Chances are, you haven’t added a form field item to your repository. Adding a field to the repository makes your workflow “sticky” – without at least one field added, your workflow will work but will not show up in the Workflow Dashboard.

If this doesn’t seem to fix it, there may be something wrong with your permissions. Make sure you have permission to see the workflow in your Workflow Dashboard!

2 • When you add a new field but it doesn’t show up in the Preview

Maybe you’re in a groove as a workflow designer, testing and retesting your perfect workflow. You see that everything would be five by five if you just added one additional field – but after you drag and drop it to the correct section of the Form Builder, nothing shows up in your Preview.

This is probably an issue with Form Access. Remember that every new form field, regardless of where it is placed, will default to being “Hidden.” To fix, simply select the stage at which the form field should be visible and change the Form Access from “Hide” to “Show.” That should do the trick!

3 • When your Submit Button formats in the middle of the page, not at the bottom

You’re testing your workflow, and the Submit button isn’t where you’d expect it to be. Maybe it’s in the middle of the page, maybe it’s at the top, but you’re looking for that sweet, sweet bottom spot.

Don’t get frustrated – this is an easy fix for the workflow designer in SimpliGov. Simply return to your Form Builder, add an additional section (we like to name this section, “Submit”) and then move the submit button from wherever it was in your Form Builder to this last section. Note this, too: In order to be properly formatted, the Submit Button must be the last object in the last section of your Form Builder.

4 • When you can’t tell what’s happening from the Workflow Dashboard

Maybe your Workflow Dashboard doesn’t have any useful information at all and you’re trying to figure out how to add new columns. Maybe your Workflow Dashboard gives you nonsensical statuses, like “Relationship 1” or “pending.”
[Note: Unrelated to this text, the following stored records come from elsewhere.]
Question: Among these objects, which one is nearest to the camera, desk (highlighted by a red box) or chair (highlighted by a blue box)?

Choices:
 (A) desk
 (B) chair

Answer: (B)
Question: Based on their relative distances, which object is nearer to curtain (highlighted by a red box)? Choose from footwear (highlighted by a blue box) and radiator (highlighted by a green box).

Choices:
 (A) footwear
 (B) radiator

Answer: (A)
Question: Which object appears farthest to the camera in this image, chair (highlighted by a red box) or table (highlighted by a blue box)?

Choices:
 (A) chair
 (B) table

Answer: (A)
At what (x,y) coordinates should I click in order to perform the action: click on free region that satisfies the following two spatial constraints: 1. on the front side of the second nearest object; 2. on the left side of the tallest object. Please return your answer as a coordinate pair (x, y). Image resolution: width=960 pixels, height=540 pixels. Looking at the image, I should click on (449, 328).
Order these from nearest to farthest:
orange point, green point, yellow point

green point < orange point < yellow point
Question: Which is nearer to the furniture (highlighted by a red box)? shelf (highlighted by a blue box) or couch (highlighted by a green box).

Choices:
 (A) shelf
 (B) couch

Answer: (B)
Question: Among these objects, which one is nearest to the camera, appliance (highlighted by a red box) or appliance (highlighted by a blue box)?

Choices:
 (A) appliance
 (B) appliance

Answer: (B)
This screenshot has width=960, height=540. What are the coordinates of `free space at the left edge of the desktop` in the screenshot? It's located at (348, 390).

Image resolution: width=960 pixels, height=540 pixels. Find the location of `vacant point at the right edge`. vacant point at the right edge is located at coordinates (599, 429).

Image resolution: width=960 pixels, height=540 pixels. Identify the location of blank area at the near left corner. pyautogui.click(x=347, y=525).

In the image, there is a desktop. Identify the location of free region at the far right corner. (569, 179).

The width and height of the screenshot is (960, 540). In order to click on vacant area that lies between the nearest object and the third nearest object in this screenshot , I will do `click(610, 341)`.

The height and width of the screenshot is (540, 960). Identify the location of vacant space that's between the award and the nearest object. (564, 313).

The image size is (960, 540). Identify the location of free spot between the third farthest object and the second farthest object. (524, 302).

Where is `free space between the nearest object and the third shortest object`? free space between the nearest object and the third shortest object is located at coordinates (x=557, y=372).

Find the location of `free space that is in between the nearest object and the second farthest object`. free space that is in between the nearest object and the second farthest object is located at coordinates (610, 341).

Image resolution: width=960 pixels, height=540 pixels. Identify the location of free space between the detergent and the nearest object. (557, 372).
As a workflow designer, you can add new columns to a Dashboard from a pre-defined group of categories (Workflow Name, Description, Status, etc). Or you can add new columns based off of fields within your workflow. To do so, check out this article or the beginning of this video.

The name your workflow’s status is identical to the name of the relationship it is going down – so to make them more specific, head back to your Workflow Builder to rename those relationships.
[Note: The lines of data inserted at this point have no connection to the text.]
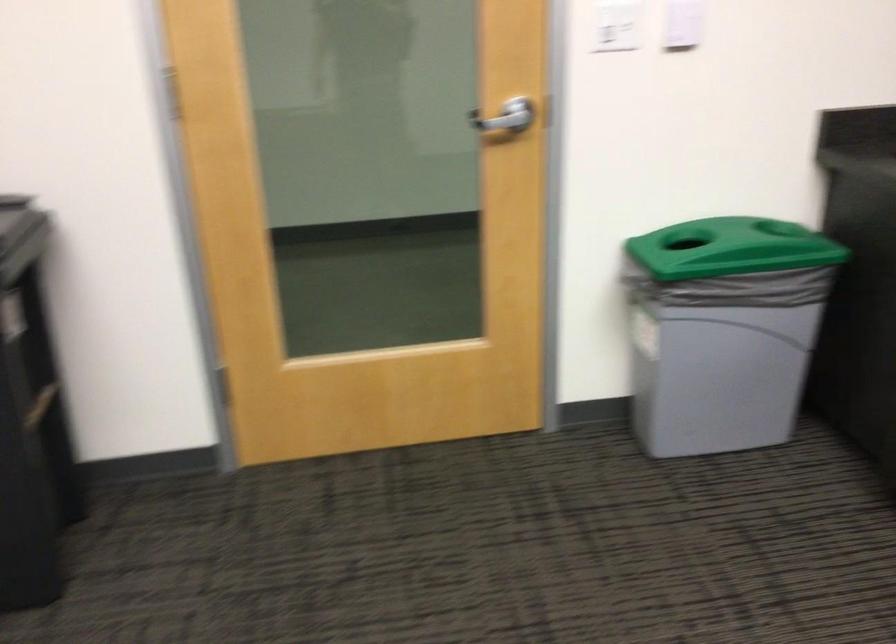 Where would you push the white light switch? Please return your answer as a coordinate pair (x, y).

(616, 24) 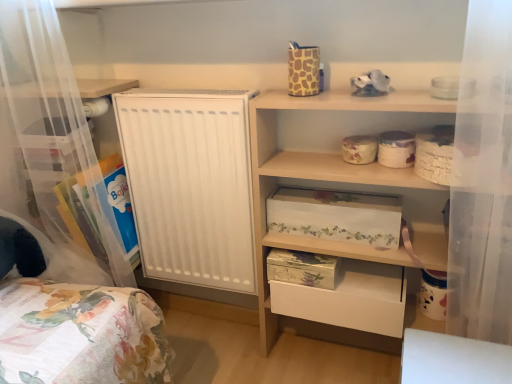 Where is `white matte drawer at lower center`? The width and height of the screenshot is (512, 384). white matte drawer at lower center is located at coordinates (349, 298).

Where is `floral-patterned cardboard box at center, the second storage box positioned from the top`? This screenshot has height=384, width=512. floral-patterned cardboard box at center, the second storage box positioned from the top is located at coordinates (336, 216).

The width and height of the screenshot is (512, 384). Describe the element at coordinates (60, 186) in the screenshot. I see `clear plastic storage at left, which is the 1th shelf in left-to-right order` at that location.

Describe the element at coordinates (396, 149) in the screenshot. I see `floral-patterned cardboard box at upper center, acting as the 1th storage box starting from the top` at that location.

At what (x,y) coordinates should I click in order to perform the action: click on white matte drawer at lower center. Please return your answer as a coordinate pair (x, y). This screenshot has width=512, height=384. Looking at the image, I should click on (349, 298).

Is clear plastic storage at left, which is the 1th shelf in left-to-right order, placed right next to wooden shelf at upper right, arranged as the 2th shelf when viewed from the left?

No, clear plastic storage at left, which is the 1th shelf in left-to-right order, is not touching wooden shelf at upper right, arranged as the 2th shelf when viewed from the left.

Considering the relative positions of clear plastic storage at left, which is the 1th shelf in left-to-right order, and wooden shelf at upper right, arranged as the 2th shelf when viewed from the left, in the image provided, is clear plastic storage at left, which is the 1th shelf in left-to-right order, to the left of wooden shelf at upper right, arranged as the 2th shelf when viewed from the left, from the viewer's perspective?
5 • When you’re stuck in a Conditional Parallel Workflow…indefinitely!

Conditional Parallel Workflows can be incredibly useful in those cases when you sometimes want to go down multiple paths simultaneously, and sometimes you don’t (think: notify multiple groups if a contract is above a certain amount of money, only notify some of them if not).

Each Parallel Workflow needs to be added with a “Gather” token.

There are two types of “Gather” – “Gather All Relationships” and “Continue if Last Token.”

If you’re in a Conditional Parallel Workflow, make sure you are using “Continue if Last Token.”

6 • When your “Request Additional Information” loop doesn’t make sense

These loops are tricky, so the best way to fix them is to focus on what you are trying to achieve, thinking through who needs to have access to what form fields at each point in time.

For example, if a manager is able to “request more information,” and after that information is pushed to him or her the manager is able to request more information (again) from the same stage, it will be important for the manager’s stage to allow Show and Edit, while also showing the previous result for the information the manager has requested.